Earthquake engineers, for example, relate the strength of new buildings to ground shaking from the “maximum considered earthquake” in an area, which has a 2 percent chance of being exceeded in a 50-year period. That equates to 98 percent reliability that such an earthquake will not happen within the 50-year time frame (equivalent to protecting against an earthquake with a 2,475-year average return period). Similarly, he says, financial planners often use simulations and models to ensure with 95 percent reliability that their clients' retirement funds will be solvent over a 30-year period.

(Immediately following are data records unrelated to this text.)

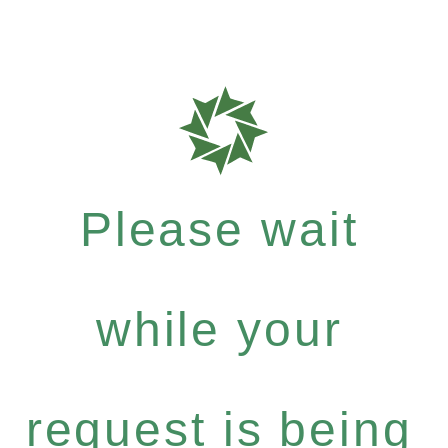
Please wait
while your
request is being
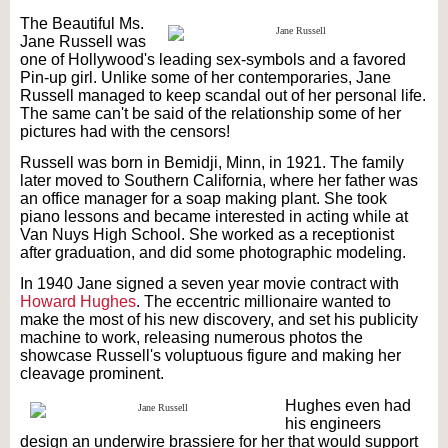
The Beautiful Ms.
Jane Russell was
one of Hollywood's leading sex-symbols and a favored
Pin-up girl. Unlike some of her contemporaries, Jane
Russell managed to keep scandal out of her personal life.
The same can't be said of the relationship some of her
pictures had with the censors!
Russell was born in Bemidji, Minn, in 1921. The family
later moved to Southern California, where her father was
an office manager for a soap making plant. She took
piano lessons and became interested in acting while at
Van Nuys High School. She worked as a receptionist
after graduation, and did some photographic modeling.
In 1940 Jane signed a seven year movie contract with
Howard Hughes
. The eccentric millionaire wanted to
make the most of his new discovery, and set his publicity
machine to work, releasing numerous photos the
showcase Russell's voluptuous figure and making her
cleavage prominent.
Hughes even had
his engineers
design an underwire brassiere for her that would support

“We want to be sure in an uncertain world, so [these industries] talk about reliabilities over long periods of time,” Vogel says. “We should be doing that for floods; it turns out if you tell somebody they’re protected against a 100-year flood … your reliability is only 36 percent” over the next century.

Another problem is that, in a world of changing climates and increasing development, return periods — often based on records dating back less than a century — for a particular magnitude event can also change over time. When flood maps are made with boundaries denoting 100-year-flood and 500-year-flood boundaries, as they typically are, “they really should have a date in the corner that says this map is for [a particular year], and it could change next year,” he says.

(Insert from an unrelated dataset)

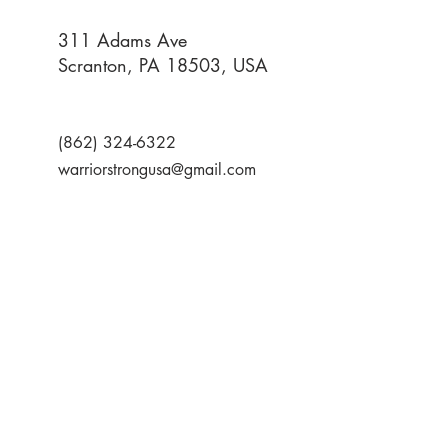
311 Adams Ave
Scranton, PA 18503, USA
(862) 324-6322
warriorstrongusa@gmail.com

In a 2011 study in the Journal of the American Water Resources Association, Vogel and his colleagues examined decades-long records from thousands of U.S. streamgages nationwide, and found that average streamflows and flooding in many areas had increased greatly, two- to three-fold per decade since the mid-20th century (the duration of the streamgage records varies from station to station). The most dramatic increases were seen in large urban areas — in the Northeast and coastal California, for example — suggesting the changes resulted primarily from urbanization.

“As cities and towns become more paved, the size and frequency of floods go up very quickly,” he says. “But remarkably, there are no standard approaches for correcting for urbanization when estimating the 100-year flood.”

Considering the confusion over the term’s meanings, and that return periods and recurrence intervals for floods, storms and droughts aren’t static, Vogel says, “it becomes very misleading … to tell people the average time they have to wait until the next flood.”